- Born: Gönül Aysel Gürel 7 February 1929 Sarayköy, Denizli, Turkey
- Died: 17 February 2008 (aged 79) Istanbul, Turkey
- Education: Istanbul University
- Occupations: Lyricist, actress
- Spouse: Ahmet Vedat Akın ​ ​(m. 1954; div. 1957)​
- Children: Müjde Ar Mehtap Ar

= Aysel Gürel =

Turkish actress and lyricist (1929–2008)

Gönül Aysel Gürel (7 February 1929 – 17 February 2008) was a Turkish lyricist and actress. Besides her lyrics, which were performed by singers throughout Turkey, she was known for her outlandish clothing, make up and wigs.

== Biography ==
Aysel Gürel was born in 1929 in Denizli, Turkey, in the western part of the country. She graduated from Istanbul University with a faculty of literature degree. Her lyrics were performed by such noted Turkish singers as Sezen Aksu. Besides lyric writing, Gürel also worked as an actress, drama player and a Turkologist. In 2007, Gürel appeared in a Turkish television commercial for Pepsi. Gürel was admitted to Metropolitan Florence Nightingale Hospital in Istanbul in December 2007. She was reportedly ill with lung cancer. She died of chronic bronchitis at the age of 79 on 17 February 2008 in Istanbul. Gürel was buried at Zincirlikuyu Cemetery following a funeral at Teşvikiye Mosque.
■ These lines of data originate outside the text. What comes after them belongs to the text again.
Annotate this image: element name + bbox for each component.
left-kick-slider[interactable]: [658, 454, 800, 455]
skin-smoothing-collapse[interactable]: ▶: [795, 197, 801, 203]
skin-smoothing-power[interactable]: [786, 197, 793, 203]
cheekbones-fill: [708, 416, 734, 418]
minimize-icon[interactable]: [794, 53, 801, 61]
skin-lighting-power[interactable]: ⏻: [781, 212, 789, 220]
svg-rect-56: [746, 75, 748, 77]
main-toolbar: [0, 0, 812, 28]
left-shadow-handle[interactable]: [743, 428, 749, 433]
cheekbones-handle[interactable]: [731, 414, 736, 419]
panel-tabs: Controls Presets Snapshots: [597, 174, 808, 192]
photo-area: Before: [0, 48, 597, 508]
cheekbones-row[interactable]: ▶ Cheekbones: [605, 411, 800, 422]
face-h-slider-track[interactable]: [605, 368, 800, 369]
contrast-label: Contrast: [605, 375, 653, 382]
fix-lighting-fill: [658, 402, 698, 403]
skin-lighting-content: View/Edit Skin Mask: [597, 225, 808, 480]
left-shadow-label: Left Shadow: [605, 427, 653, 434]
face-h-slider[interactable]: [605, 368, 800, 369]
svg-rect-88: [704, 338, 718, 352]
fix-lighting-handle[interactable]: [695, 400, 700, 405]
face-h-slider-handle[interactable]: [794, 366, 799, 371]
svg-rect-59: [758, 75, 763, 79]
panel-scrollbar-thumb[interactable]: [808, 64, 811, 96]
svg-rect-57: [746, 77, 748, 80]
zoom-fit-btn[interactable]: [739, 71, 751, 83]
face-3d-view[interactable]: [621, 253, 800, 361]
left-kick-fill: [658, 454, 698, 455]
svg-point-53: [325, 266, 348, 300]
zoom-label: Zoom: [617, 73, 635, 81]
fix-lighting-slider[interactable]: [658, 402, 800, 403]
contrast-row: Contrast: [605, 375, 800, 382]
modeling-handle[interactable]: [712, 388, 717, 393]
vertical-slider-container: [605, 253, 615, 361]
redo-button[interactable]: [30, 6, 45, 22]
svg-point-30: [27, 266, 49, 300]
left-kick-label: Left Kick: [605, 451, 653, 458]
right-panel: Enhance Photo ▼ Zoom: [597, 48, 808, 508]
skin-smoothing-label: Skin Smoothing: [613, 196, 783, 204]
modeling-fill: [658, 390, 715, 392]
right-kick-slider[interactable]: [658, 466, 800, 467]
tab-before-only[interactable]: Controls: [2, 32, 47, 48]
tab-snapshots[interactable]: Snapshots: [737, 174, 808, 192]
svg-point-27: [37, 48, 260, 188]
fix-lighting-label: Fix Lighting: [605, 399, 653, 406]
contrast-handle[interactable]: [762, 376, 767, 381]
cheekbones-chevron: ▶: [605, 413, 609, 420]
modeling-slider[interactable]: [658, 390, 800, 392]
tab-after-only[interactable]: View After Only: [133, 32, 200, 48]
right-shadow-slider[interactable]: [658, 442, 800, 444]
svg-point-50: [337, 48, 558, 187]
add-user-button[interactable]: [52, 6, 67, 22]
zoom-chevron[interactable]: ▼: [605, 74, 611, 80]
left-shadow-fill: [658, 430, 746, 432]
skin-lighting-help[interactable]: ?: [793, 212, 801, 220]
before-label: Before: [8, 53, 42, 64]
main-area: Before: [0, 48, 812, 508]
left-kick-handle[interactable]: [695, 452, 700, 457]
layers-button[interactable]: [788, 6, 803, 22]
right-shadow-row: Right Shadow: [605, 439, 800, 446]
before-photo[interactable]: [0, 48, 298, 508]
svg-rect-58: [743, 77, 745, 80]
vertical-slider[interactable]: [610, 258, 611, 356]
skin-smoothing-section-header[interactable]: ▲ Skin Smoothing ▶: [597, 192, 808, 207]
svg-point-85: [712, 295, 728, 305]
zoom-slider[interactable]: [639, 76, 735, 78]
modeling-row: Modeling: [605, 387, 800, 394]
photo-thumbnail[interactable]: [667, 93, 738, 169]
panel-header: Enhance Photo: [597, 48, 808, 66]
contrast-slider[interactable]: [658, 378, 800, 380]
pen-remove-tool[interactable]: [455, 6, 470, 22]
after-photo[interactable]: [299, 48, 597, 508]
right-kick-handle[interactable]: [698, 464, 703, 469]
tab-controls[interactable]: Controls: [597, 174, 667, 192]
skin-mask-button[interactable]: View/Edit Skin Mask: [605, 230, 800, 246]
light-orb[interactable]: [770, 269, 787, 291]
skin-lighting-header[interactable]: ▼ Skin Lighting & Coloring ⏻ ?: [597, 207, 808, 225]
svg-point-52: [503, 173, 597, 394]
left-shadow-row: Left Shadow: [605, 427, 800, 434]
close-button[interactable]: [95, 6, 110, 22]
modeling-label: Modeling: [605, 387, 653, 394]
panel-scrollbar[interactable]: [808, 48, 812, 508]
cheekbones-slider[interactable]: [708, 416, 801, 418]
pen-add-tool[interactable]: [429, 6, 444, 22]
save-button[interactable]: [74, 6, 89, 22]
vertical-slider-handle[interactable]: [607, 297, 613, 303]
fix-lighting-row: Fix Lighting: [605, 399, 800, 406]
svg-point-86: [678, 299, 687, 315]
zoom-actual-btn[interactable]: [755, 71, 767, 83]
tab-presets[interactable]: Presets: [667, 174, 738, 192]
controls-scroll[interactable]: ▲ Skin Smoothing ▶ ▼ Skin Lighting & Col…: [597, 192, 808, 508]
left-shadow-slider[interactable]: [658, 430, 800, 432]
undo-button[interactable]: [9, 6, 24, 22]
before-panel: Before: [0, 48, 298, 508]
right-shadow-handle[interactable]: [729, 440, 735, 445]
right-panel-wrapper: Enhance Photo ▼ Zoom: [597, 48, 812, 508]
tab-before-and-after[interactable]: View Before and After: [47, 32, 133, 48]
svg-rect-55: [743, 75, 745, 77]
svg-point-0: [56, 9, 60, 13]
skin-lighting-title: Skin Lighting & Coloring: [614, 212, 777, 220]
Gürel was the mother of Turkish actresses, Müjde Ar and Mehtap Ar.

== Tribute ==
On 7 February 2018, Google celebrated her 89th birthday with a Google Doodle.

== Songs written by ==

She wrote the lyrics of very popular songs that reached smash hit and classical status in Turkey's music history such as;
- Allahaısmarladık (1977) by Sezen Aksu
- Firuze[A] (1982) by Sezen Aksu
- Sen Ağlama[A] (1984) by Sezen Aksu
- Haydi Gel Benimle Ol (1984) by Sezen Aksu
- Sevda (1985) by Nükhet Duru
- Sonbahar (1986) by Sezen Aksu
- Ünzile (1986) by Sezen Aksu
- Değer Mi (1986) by Sezen Aksu
- Sarışın (1988) by Sezen Aksu
- Dünya Tatlısı (1988) by Zerrin Özer
- Hani Yeminin (1988) by Zerrin Özer
- Bir Kız (1988) by Ayşegül Aldinç
- Şekerim (1989) by Gökben
- Resmin Yok Bende (1990) by Ajda Pekkan
- Hadi Bakalım (1991) by Sezen Aksu
- Ne Kavgam Bitti Ne Sevdam (1991) by Sezen Aksu
- Gelmeyeceğim (1991) by Ayşegül Aldinç
- Abone (1991) by Yonca Evcimik
- Taksit Taksit (1991) by Yonca Evcimik
- Ayıpsın (1991)[A] by Aşkın Nur Yengi
- Show Yapma (1992) by Nilüfer
- Yine Yeni Yeniden Sev (1992) by Nilüfer
- Hadi Yine İyisin (1993) by Tayfun
- Yok (1993) by Ajda Pekkan
- Vurulmuşum Sana (1994) by Asya
- Of Aman (1994) by Nalan
- Yasaksız Seviş Benimle (1994) by Tarkan
- Eğrisi Doğrusu (1994) by Nilüfer
- Gölge Çiçeği (1997) by Reyhan Karaca
- Vur Yüreğim (1999) by Sertab Erener
- Aşk (1999) by Sertab Erener
- Tılsım (2001) by Burcu Güneş

A^ She wrote the song with Sezen Aksu.